My white world’s racism shame
THE greatest challenge to white people, and especially to white anti-racist activists, is admitting to our own racist indoctrination and unconscious racism.
The challenge is recognising that we are part of the fabric of a global system of domination, which bestows privileges onto us by virtue of the colour of our skin and thus we are never “not benefitting” from our whiteness.
As white folk, are we ever able to overcome completely the racist indoctrination we were brought up with and can we ever fully claim the status of nonracists, even those of us who are practising antiracism activists?
Through years of deep reflection on my upbringing and learnt racism, I have come to recognise that a deeply held conviction that is entrenched in the collective white psyche from the moment we pass into the realm of language is that to be human is to be white.
This is the inevitable indoctrination of those who grow up in a white Christian settler society that has its ideological roots in a colonial narrative of black bestiality (the bodily being) and white supremacy (the disembodied pure being created in the image of God).
This narrative excludes the humanity, the intellect and the spirit of black folk and retained these qualities as exclusively belonging to white folk.

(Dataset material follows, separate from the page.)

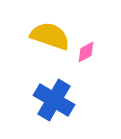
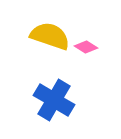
pink diamond: moved 5 px up; rotated 60 degrees clockwise
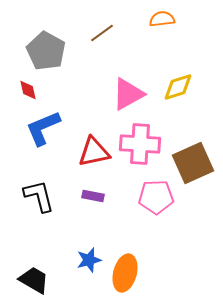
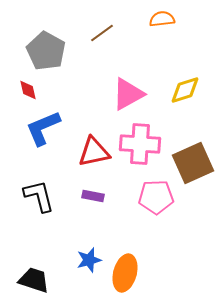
yellow diamond: moved 7 px right, 3 px down
black trapezoid: rotated 12 degrees counterclockwise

Colonial discourse created the construct of a black primal and uncontrollable sexuality. The enslaved black man was constructed as inferior, savage, and ungodly.
The notion that the black man had an insatiable craving to conquer the bastion of pure and pious white womanhood was concocted to control white women.
It also served to justify the behaviour of white slave masters, who projected and performed their lust on their female slaves.
The message is that whites are a morally superior race and that blacks are dangerous and prone to committing the most heinous acts of crime against the most innocent in our society.
These constructed stories that white communities tell themselves are validated both privately and publicly and circulated by the social and mainstream media.
The story of the black rapist forcing himself on the white female is the one pushed most determinedly. A white rape victim is often given more media time to share her traumatic narrative than a black woman is. In fact most rapes of black women attract very little attention.
The horrible truth is that from the moment white children of my generation could comprehend their surroundings, we were exposed to a system in which whiteness was central to privilege, rationality and superiority.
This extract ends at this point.